→ Supplied material
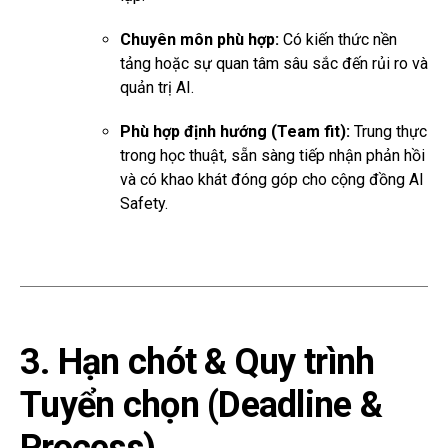
Chuyên môn phù hợp:
Có kiến thức nền
tảng hoặc sự quan tâm sâu sắc đến rủi ro và
quản trị AI.
Phù hợp định hướng (Team fit):
Trung thực
trong học thuật, sẵn sàng tiếp nhận phản hồi
và có khao khát đóng góp cho cộng đồng AI
Safety.
3. Hạn chót & Quy trình
Tuyển chọn (Deadline &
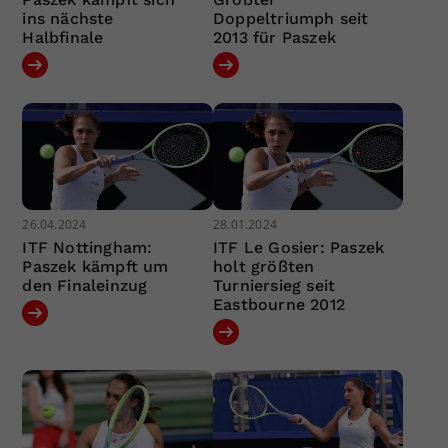
ins nächste
Doppeltriumph seit
Halbfinale
2013 für Paszek
26.04.2024
28.01.2024
ITF Nottingham:
ITF Le Gosier: Paszek
Paszek kämpft um
holt größten
den Finaleinzug
Turniersieg seit
Eastbourne 2012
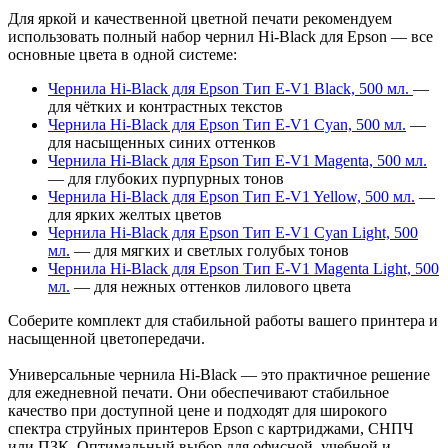
Для яркой и качественной цветной печати рекомендуем
использовать полный набор чернил Hi-Black для Epson — все
основные цвета в одной системе:
Чернила Hi-Black для Epson Тип E-V1 Black, 500 мл.
—
для чётких и контрастных текстов
Чернила Hi-Black для Epson Тип E-V1 Cyan, 500 мл.
—
для насыщенных синих оттенков
Чернила Hi-Black для Epson Тип E-V1 Magenta, 500 мл.
— для глубоких пурпурных тонов
Чернила Hi-Black для Epson Тип E-V1 Yellow, 500 мл.
—
для ярких желтых цветов
Чернила Hi-Black для Epson Тип E-V1 Cyan Light, 500
мл.
— для мягких и светлых голубых тонов
Чернила Hi-Black для Epson Тип E-V1 Magenta Light, 500
мл.
— для нежных оттенков лилового цвета
Соберите комплект для стабильной работы вашего принтера и
насыщенной цветопередачи.
Универсальные чернила Hi-Black — это практичное решение
для ежедневной печати. Они обеспечивают стабильное
качество при доступной цене и подходят для широкого
спектра струйных принтеров Epson с картриджами, СНПЧ
или ПЗК. Оптимальный выбор для офисной, учебной и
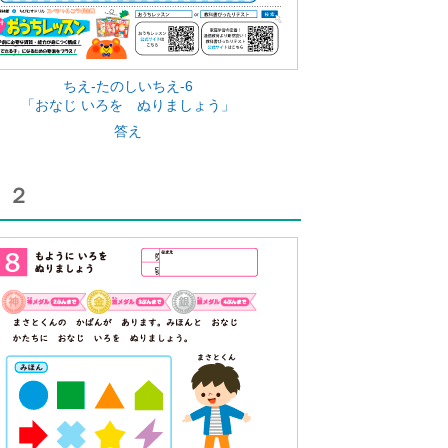
ちえ-たのしいちえ-6
「おなじ いろを ぬりましょう」
答え
 ２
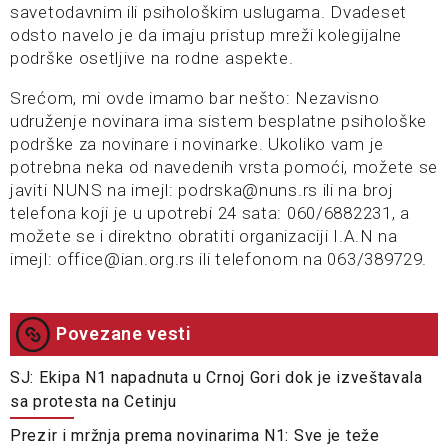
savetodavnim ili psihološkim uslugama. Dvadeset
odsto navelo je da imaju pristup mreži kolegijalne
podrške osetljive na rodne aspekte.
Srećom, mi ovde imamo bar nešto: Nezavisno
udruženje novinara ima sistem besplatne psihološke
podrške za novinare i novinarke. Ukoliko vam je
potrebna neka od navedenih vrsta pomoći, možete se
javiti NUNS na imejl: podrska@nuns.rs ili na broj
telefona koji je u upotrebi 24 sata: 060/6882231, a
možete se i direktno obratiti organizaciji I.A.N na
imejl: office@ian.org.rs ili telefonom na 063/389729.
Povezane vesti
SJ: Ekipa N1 napadnuta u Crnoj Gori dok je izveštavala
sa protesta na Cetinju
Prezir i mržnja prema novinarima N1: Sve je teže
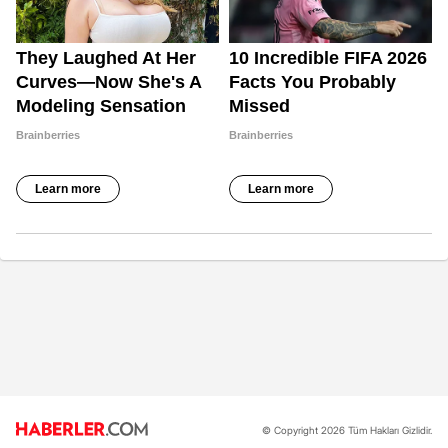
© Copyright 2026 Tüm Hakları Gizlidir.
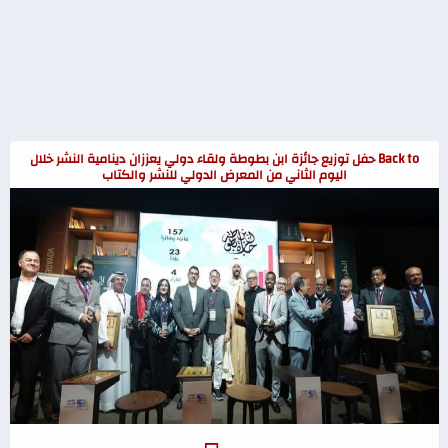
Back to حفل توزيع جائزة ابن بطوطة ولقاء دولي يعززان دينامية النشر خلال
اليوم الثاني من المعرض الدولي للنشر والكتاب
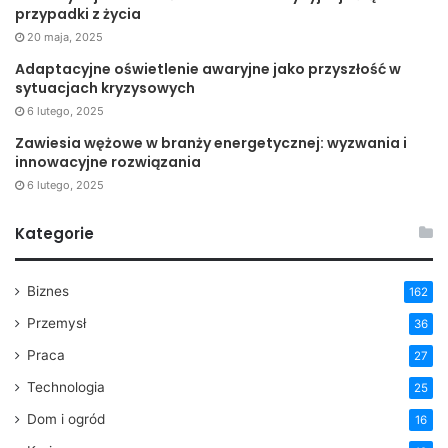
przypadki z życia
20 maja, 2025
Adaptacyjne oświetlenie awaryjne jako przyszłość w
sytuacjach kryzysowych
6 lutego, 2025
Zawiesia wężowe w branży energetycznej: wyzwania i
innowacyjne rozwiązania
6 lutego, 2025
Kategorie
Biznes
162
Przemysł
36
Praca
27
Technologia
25
Dom i ogród
16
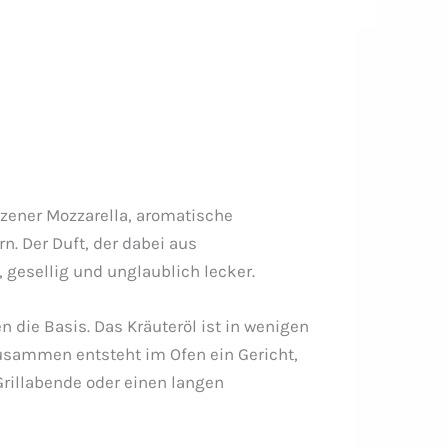
zener Mozzarella, aromatische
n. Der Duft, der dabei aus
l, gesellig und unglaublich lecker.
 die Basis. Das Kräuteröl ist in wenigen
usammen entsteht im Ofen ein Gericht,
Grillabende oder einen langen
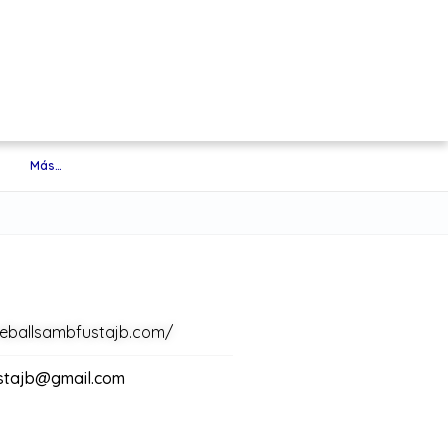
Más…
reballsambfustajb.com/
stajb@gmail.com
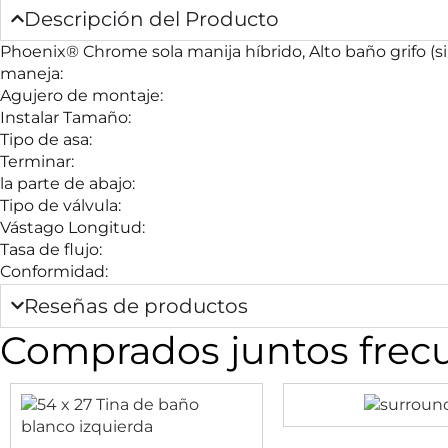
Descripción del Producto
Phoenix® Chrome sola manija híbrido, Alto baño grifo (si
maneja:
Agujero de montaje:
Instalar Tamaño:
Tipo de asa:
Terminar:
la parte de abajo:
Tipo de válvula:
Vástago Longitud:
Tasa de flujo:
Conformidad:
Reseñas de productos
Comprados juntos fre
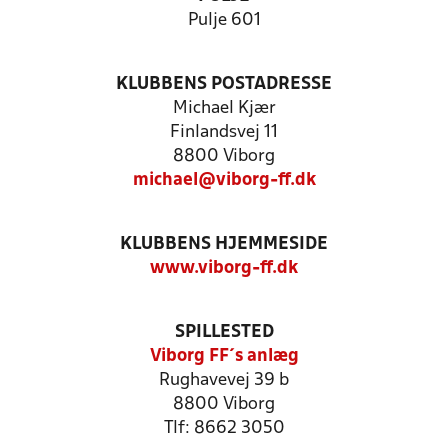
Pulje 601
KLUBBENS POSTADRESSE
Michael Kjær
Finlandsvej 11
8800 Viborg
michael@viborg-ff.dk
KLUBBENS HJEMMESIDE
www.viborg-ff.dk
SPILLESTED
Viborg FF´s anlæg
Rughavevej 39 b
8800 Viborg
Tlf: 8662 3050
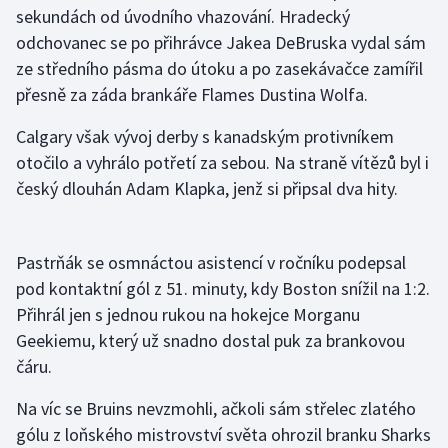
Stolní tenis
sekundách od úvodního vhazování. Hradecký
odchovanec se po přihrávce Jakea DeBruska vydal sám
Triatlon
ze středního pásma do útoku a po zasekávačce zamířil
přesně za záda brankáře Flames Dustina Wolfa.
Veslování
Calgary však vývoj derby s kanadským protivníkem
Vodní slalom
otočilo a vyhrálo potřetí za sebou. Na straně vítězů byl i
český dlouhán Adam Klapka, jenž si připsal dva hity.
Volejbal
Ostatní
Pastrňák se osmnáctou asistencí v ročníku podepsal
pod kontaktní gól z 51. minuty, kdy Boston snížil na 1:2.
Přihrál jen s jednou rukou na hokejce Morganu
Geekiemu, který už snadno dostal puk za brankovou
čáru.
Na víc se Bruins nevzmohli, ačkoli sám střelec zlatého
gólu z loňského mistrovství světa ohrozil branku Sharks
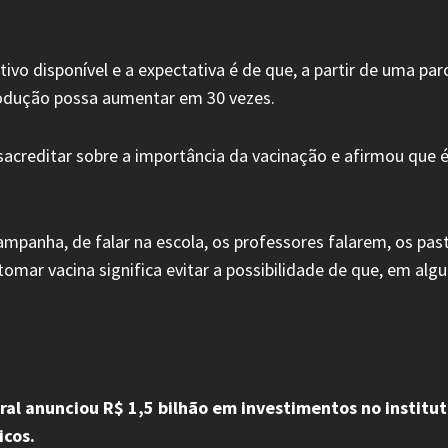
vo disponível e a expectativa é de que, a partir de uma parc
produção possa aumentar em 30 vezes.
creditar sobre a importância da vacinação e afirmou que é
panha, de falar na escola, os professores falarem, os pastor
omar vacina significa evitar a possibilidade de que, em alg
al anunciou R$ 1,5 bilhão em investimentos no institut
icos.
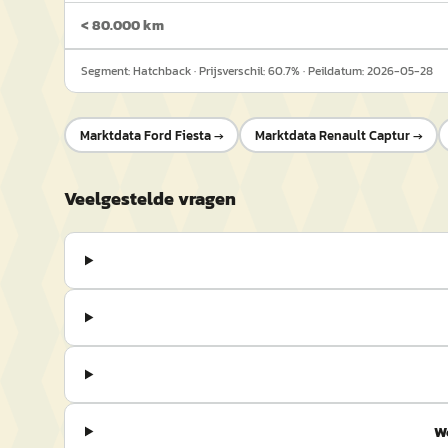
< 80.000 km
Segment:
Hatchback
· Prijsverschil:
60.7
% · Peildatum:
2026-05-28
Marktdata
Ford Fiesta
→
Marktdata
Renault Captur
→
Veelgestelde vragen
W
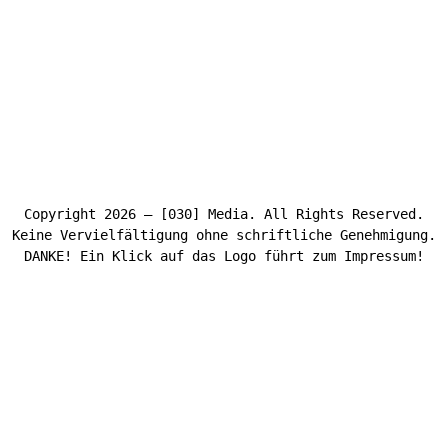
Copyright 2026 – [030] Media. All Rights Reserved.
Keine Vervielfältigung ohne schriftliche Genehmigung.
DANKE! Ein Klick auf das Logo führt zum Impressum!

→ Work to complete
Check all the records above and select each line where the string "KLUBBENS" is found.

→ Answer to the problem
KLUBBENS POSTADRESSE
KLUBBENS HJEMMESIDE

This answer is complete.